Fig is a Lingon word meaning 'mind'... though the meaning is a bit more complex than what we as humans can understand. The Fig element is the element of the mind, and of imagination. Souls by themselves are merely mindless essences of being; they exist but are not aware of it because they have nothing with which to process information from the environment. Minds are 'operating systems' for souls, of sorts.

People of the Fig element are exceptionally rare. They have unusual mental skills such as psychic powers, though their minds can often be on a level 'beyond genius', such that they work on a completely different wavelength to others and seem 'insane'.

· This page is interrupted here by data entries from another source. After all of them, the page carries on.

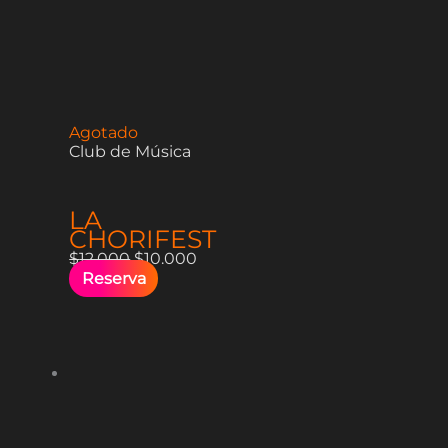
Agotado
Club de Música
LA
CHORIFEST
$
12.000
$
10.000
Reserva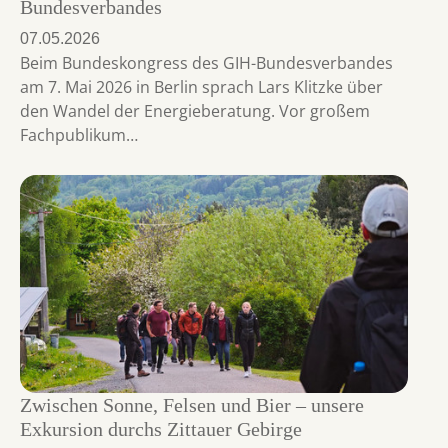
Bundesverbandes
07.05.2026
Beim Bundeskongress des GIH-Bundesverbandes
am 7. Mai 2026 in Berlin sprach Lars Klitzke über
den Wandel der Energieberatung. Vor großem
Fachpublikum…
Zwischen Sonne, Felsen und Bier – unsere
Exkursion durchs Zittauer Gebirge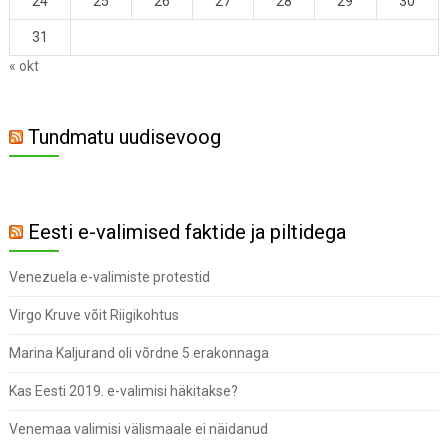
24
25
26
27
28
29
30
31
« okt
Tundmatu uudisevoog
Eesti e-valimised faktide ja piltidega
Venezuela e-valimiste protestid
Virgo Kruve võit Riigikohtus
Marina Kaljurand oli võrdne 5 erakonnaga
Kas Eesti 2019. e-valimisi häkitakse?
Venemaa valimisi välismaale ei näidanud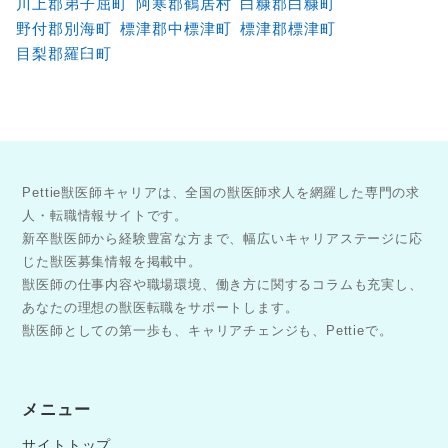
川上郡弟子屈町
阿寒郡鶴居村
白糠郡白糠町
野付郡別海町
標津郡中標津町
標津郡標津町
目梨郡羅臼町
Pettie獣医師キャリアは、全国の獣医師求人を網羅した専門の求
人・転職情報サイトです。
新卒獣医師から経験豊富な方まで、幅広いキャリアステージに応
じた獣医募集情報を掲載中。
獣医師の仕事内容や職場環境、働き方に関するコラムも充実し、
あなたの理想の獣医転職をサポートします。
獣医師としての第一歩も、キャリアチェンジも、Pettieで。
メニュー
サイトトップ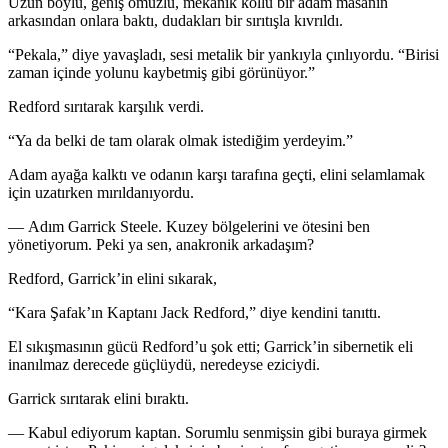
Uzun boylu, geniş omuzlu, mekanik kollu bir adam masanın
arkasından onlara baktı, dudakları bir sırıtışla kıvrıldı.
“Pekala,” diye yavaşladı, sesi metalik bir yankıyla çınlı
yo
rdu. “Birisi
zaman içinde
yo
lunu kaybetmiş gibi görünü
yo
r.”
Redford sırıtarak karşılık verdi.
“Ya da belki de tam olarak olmak istediğim yerdeyim.”
Adam ayağa kalktı ve odanın karşı tarafına geçti, elini selamlamak
için uzatırken mırıldanı
yo
rdu.
— Adım Garrick Steele. Kuzey bölgelerini ve ötesini ben
yöneti
yo
rum. Peki ya sen, anakronik arkadaşım?
Redford, Garrick’in elini sıkarak,
“Kara Şafak’ın Kaptanı Jack Redford,” diye kendini tanıttı.
El sıkışmasının gücü Redford’u şok etti; Garrick’in sibernetik eli
inanılmaz derecede güçlüydü, neredeyse eziciydi.
Garrick sırıtarak elini bıraktı.
— Kabul edi
yo
rum kaptan. Sorumlu senmişsin gibi buraya girmek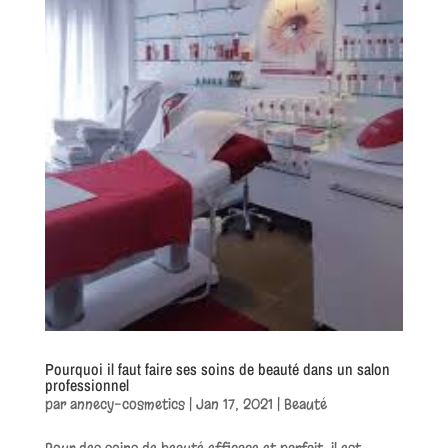
Pourquoi il faut faire ses soins de beauté dans un salon
professionnel
par
annecy-cosmetics
|
Jan 17, 2021
|
Beauté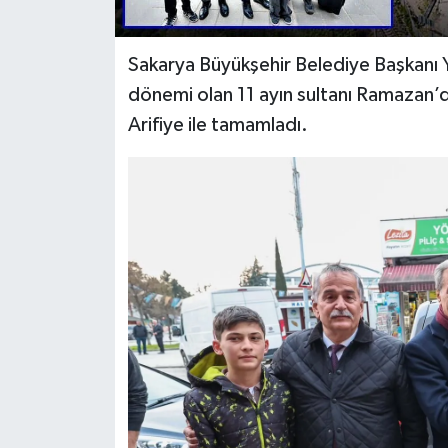
Sakarya Büyükşehir Belediye Başkanı
dönemi olan 11 ayın sultanı Ramazan’da 
Arifiye ile tamamladı.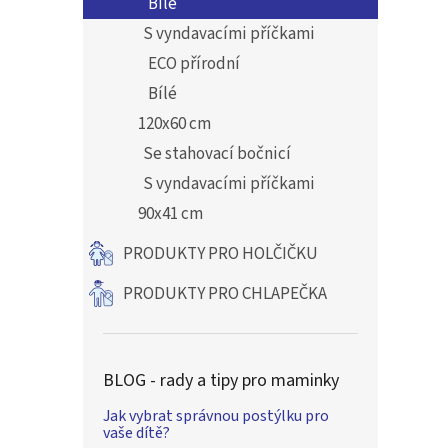
Bílé
S vyndavacími příčkami
ECO přírodní
Bílé
120x60 cm
Se stahovací bočnicí
S vyndavacími příčkami
90x41 cm
PRODUKTY PRO HOLČIČKU
PRODUKTY PRO CHLAPEČKA
BLOG - rady a tipy pro maminky
Jak vybrat správnou postýlku pro
vaše dítě?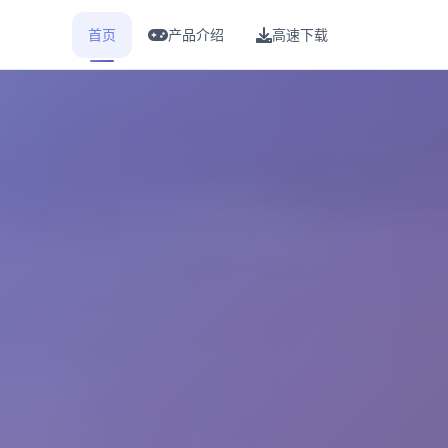
首页
产品介绍
高速下载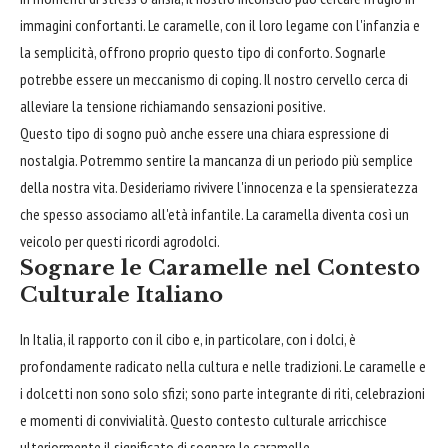
immagini confortanti. Le caramelle, con il loro legame con l'infanzia e
la semplicità, offrono proprio questo tipo di conforto. Sognarle
potrebbe essere un meccanismo di coping. Il nostro cervello cerca di
alleviare la tensione richiamando sensazioni positive.
Questo tipo di sogno può anche essere una chiara espressione di
nostalgia. Potremmo sentire la mancanza di un periodo più semplice
della nostra vita. Desideriamo rivivere l'innocenza e la spensieratezza
che spesso associamo all'età infantile. La caramella diventa così un
veicolo per questi ricordi agrodolci.
Sognare le Caramelle nel Contesto
Culturale Italiano
In Italia, il rapporto con il cibo e, in particolare, con i dolci, è
profondamente radicato nella cultura e nelle tradizioni. Le caramelle e
i dolcetti non sono solo sfizi; sono parte integrante di riti, celebrazioni
e momenti di convivialità. Questo contesto culturale arricchisce
ulteriormente il significato di sognare le caramelle.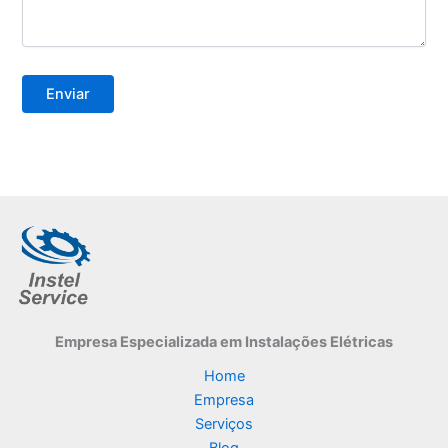
Empresa Especializada
em Instalações Elétricas
Home
Empresa
Serviços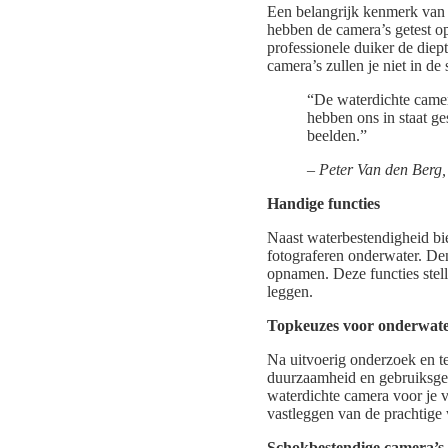
Een belangrijk kenmerk va
hebben de camera’s getest op
professionele duiker de diep
camera’s zullen je niet in de 
“De waterdichte camer
hebben ons in staat g
beelden.”
– Peter Van den Berg,
Handige functies
Naast waterbestendigheid bi
fotograferen onderwater. De
opnamen. Deze functies stell
leggen.
Topkeuzes voor onderwate
Na uitvoerig onderzoek en te
duurzaamheid en gebruiksgem
waterdichte camera voor je 
vastleggen van de prachtige
Schokbestendige camera’s 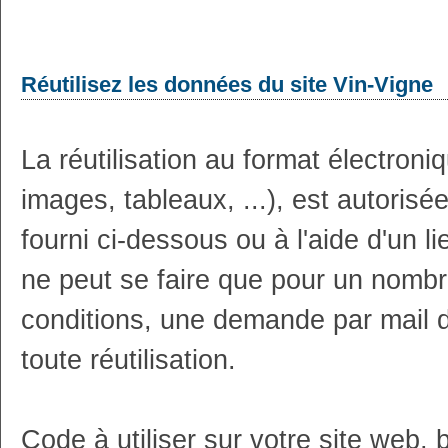
Réutilisez les données du site Vin-Vigne
La réutilisation au format électron
images, tableaux, ...), est autoris
fourni ci-dessous ou à l'aide d'un li
ne peut se faire que pour un nombr
conditions, une demande par mail 
toute réutilisation.
Code à utiliser sur votre site web, 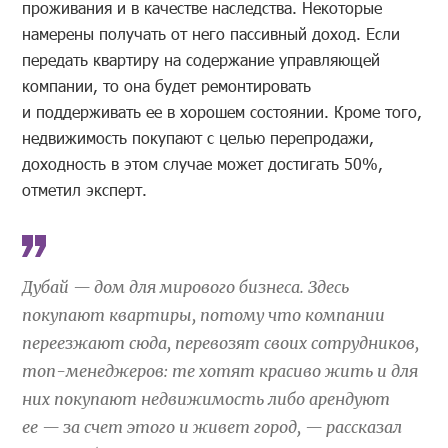
проживания и в качестве наследства. Некоторые
намерены получать от него пассивный доход. Если
передать квартиру на содержание управляющей
компании, то она будет ремонтировать
и поддерживать ее в хорошем состоянии. Кроме того,
недвижимость покупают с целью перепродажи,
доходность в этом случае может достигать 50%,
отметил эксперт.
Дубай — дом для мирового бизнеса. Здесь
покупают квартиры, потому что компании
переезжают сюда, перевозят своих сотрудников,
топ-менеджеров: те хотят красиво жить и для
них покупают недвижимость либо арендуют
ее — за счет этого и живет город, — рассказал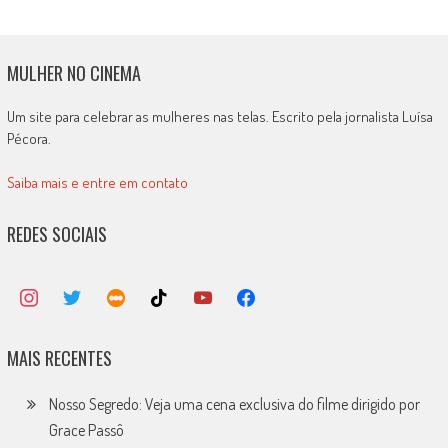
MULHER NO CINEMA
Um site para celebrar as mulheres nas telas. Escrito pela jornalista Luísa
Pécora.
Saiba mais e entre em contato
REDES SOCIAIS
MAIS RECENTES
Nosso Segredo: Veja uma cena exclusiva do filme dirigido por
Grace Passô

Aether and Fig do not have any sort of weakness or strength against each other. However, almost every Aether-elemental monster in MARDEK has a corresponding Fig weakness, and vice versa (also, Carpioneiros is weak to both Aether and Fig, even though it is Fig-elemental.) The two exceptions to the rule, the Master Stone and Annihilator:Karnos, also happen to be the only two monsters that can change elements at will. Even so, the Master Stone still has a Fig weakness when it is Aether-elemental. This is likely done to make battles more manageable, as a means of 'nerfing' otherwise-powerful monsters, however, there are still very few ways to attack with either of those elements.



Fig first officially appeared in Deliverance. It was not named at the time, but it appeared as a purple sphere on party members' and monsters' stat sheets.


Fig appeared in a similar manner in the first two chapters of MARDEK as it did in Deliverance: its glyph appeared on party members' and monsters' stat sheets, but it only made its 'proper' appearance in chapter 3.

Currently, the only way to inflict Fig damage in MARDEK is to use Legion's Gemsplosion with a Candriathope equipped. Because of the abundance of Aether monsters in MARDEK chapter 3, most of which having Fig weaknesses, this attack can be considered a game breaker. However, the rarity of Candriathopes, along with the assortment of good items that are crafted from them limits its usage somewhat. Fig attacks in general are quite devastating; the lack of resistances to Fig allows the full brunt of the attack to go through where most cannot, and Fig has a tendency to be associated with Confusion, a very crippling status effect.